Prêteriez-vous de l’argent à quelqu’un dont le déficit est de 33% de son revenu annuel et la dette cinq fois ce même revenu ? Certainement pas, même à un taux usuraire.
Pourtant, de tels emprunteurs existent, le plus proche de nous étant notre Etat français: 270 Milliards € de recettes annuelles pour 370 de dépenses, une dette voisine de 1 400 Md€. Malgré cela, comme ses voisins, il trouve encore à se sur-endetter sur les marchés financiers, et à des taux d’intérêt voisins de 3% l’an, dans des opérations appelées pudiquement « placements », qui sont bel et bien des emprunts.
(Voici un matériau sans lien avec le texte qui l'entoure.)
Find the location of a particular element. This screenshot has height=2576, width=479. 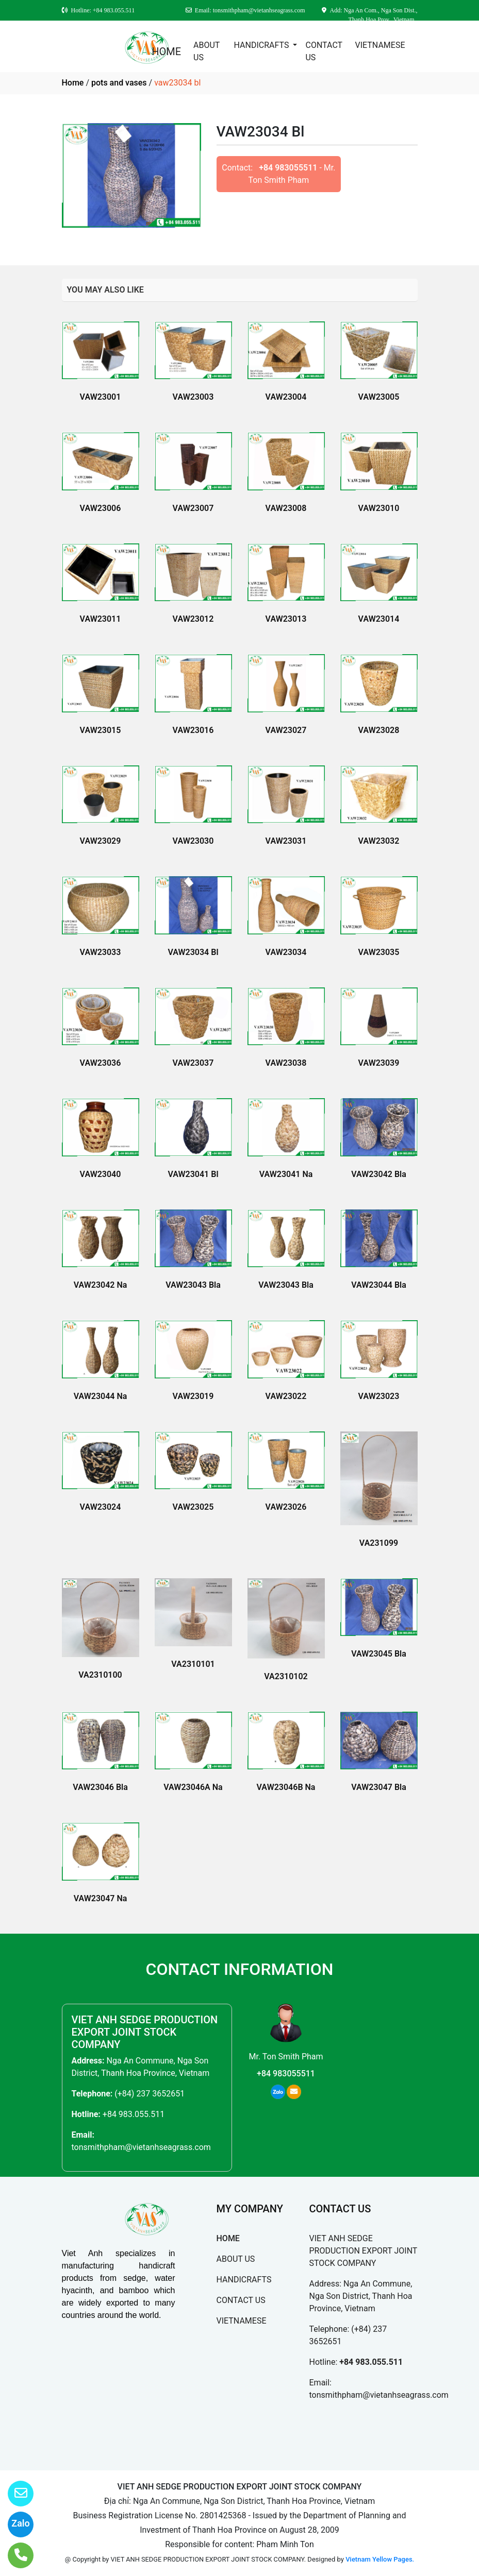

tonsmithpham@vietanhseagrass.com is located at coordinates (141, 2147).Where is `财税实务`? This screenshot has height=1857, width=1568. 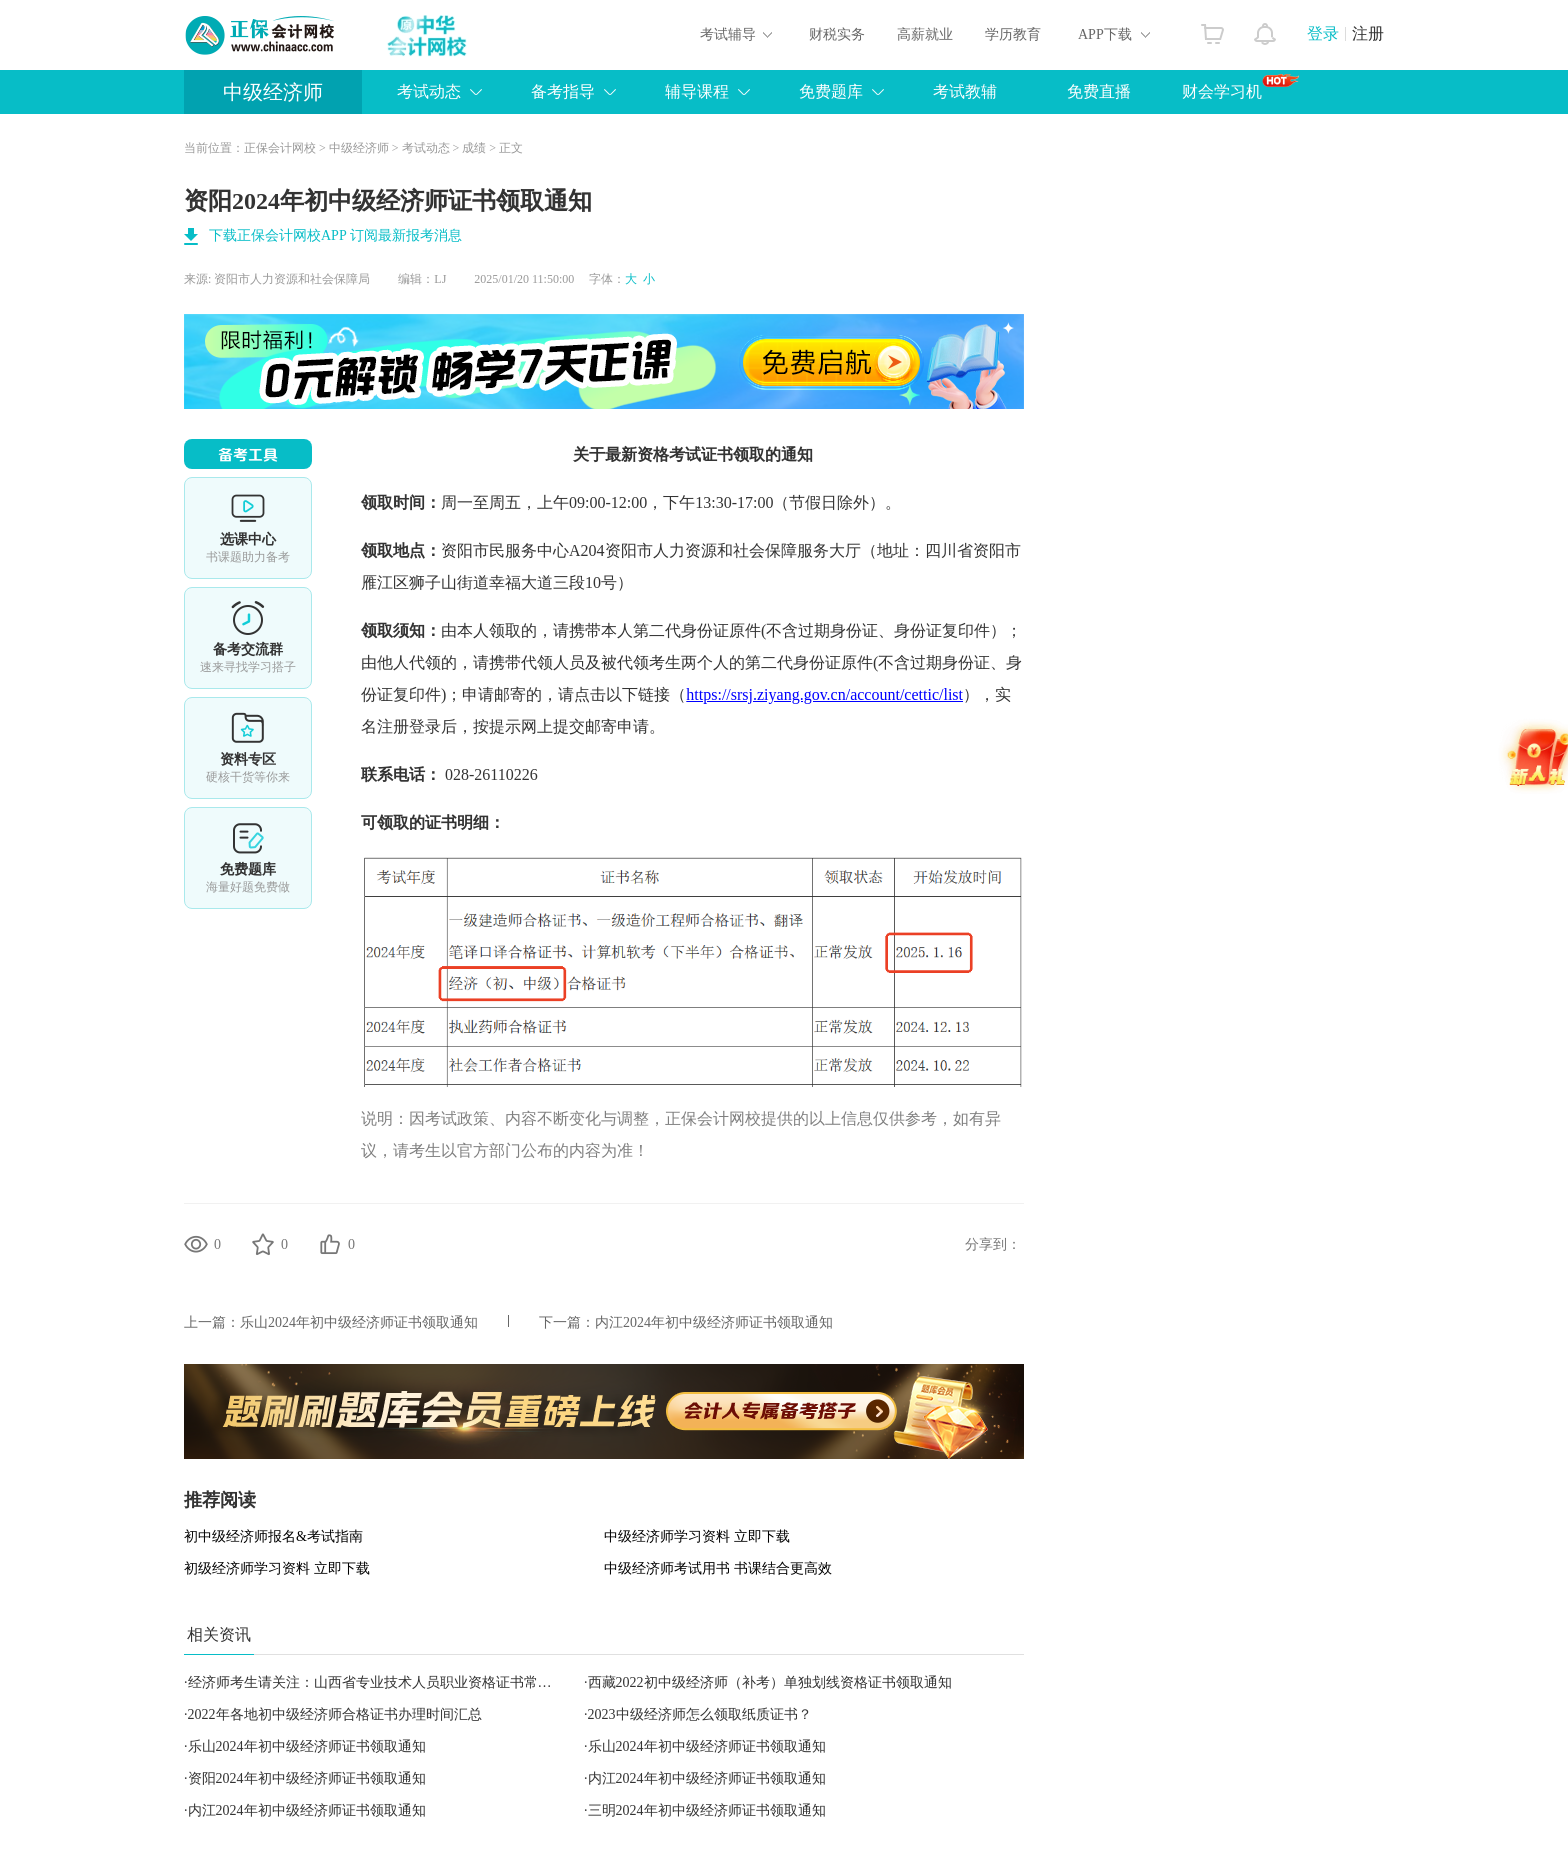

Cette anomalie a une seule explication : l’intervention complaisante des banques et des institutions financières. Depuis des décennies, elles ont rendu l’immense service à nos Etats de mélanger leurs obligations à d’autres actifs plus rentables mais supposés plus risqués, au sein de fonds complexes proposés aux épargnants.
Jusqu’à présent, grâce à ce mécanisme, les prêteurs ont continué à souscrire des obligations d’état ; et à des taux nettement plus bas que la « rente », ce taux de renonciation à la liquidité pour un prêteur, que les économistes classiques situent à 4% hors inflation. L’abaissement progressif, à coups de réglementations et de fiscalité, de la rentabilité de tous les autres placements à moins de 2% avant impôt a facilité les choses ; l’immobilier n’y a pas échappé : mesures environnementales, refus d’expulsions ou fiscalité locale ont définitivement dégradé ses rendements.
Cette politique délibérée visant à avantager les placements publics a, par la force des choses, incité les salles de marché des banques à aller traquer les moindres fractions de taux d’intérêt favorables à travers le monde ; suscitant des transactions d’autant plus volumineuses et dangereuses que les différentiels de taux se réduisaient. Ce faisant, nos banques ont, par témérité ou ignorance, abordé le rivage des sub-primes, dont la déconfiture a ébranlé le système.
Il est maintenant de bon ton, pour les politiques comme pour les médias, de vilipender ces fidèles serviteurs financiers, alors qu’ils ont rendu, et continuent de rendre, un signalé service à leurs Etats impécunieux. Alors, on montre du doigt les rémunérations anecdotiques de leurs « traders » ou leurs montages hasardeux de quelques fonds dits « toxiques ». Or, si toxicité il y a, elle ne vient que de cette masse énorme de dettes étatiques, que la bulle financière arrive de moins en moins à digérer et à camoufler.
Pour sortir de cette spirale du surendettement public, on ne pourra pas indéfiniment augmenter les recettes fiscales, en tout cas pas des 33% nécessaires au vu des chiffres ci-dessus. Réduire les dépenses de l’Etat ? Le fonctionnement actuel de notre système politique truffé de fonctionnaires de gauche ou de droite en est incapable.
Il faudrait de toute façon augmenter sensiblement les taux d’intérêt – réels ou fiscaux - servis aux résidents pour les inciter à souscrire les emprunts de leur pays et venir progressivement remplacer les prêteurs internationaux. Le rapatriement des intérêts redonnerait du pouvoir d’achat aux ménages français et, par la même occasion, réduirait les masses de manoeuvre des grands traders internationaux.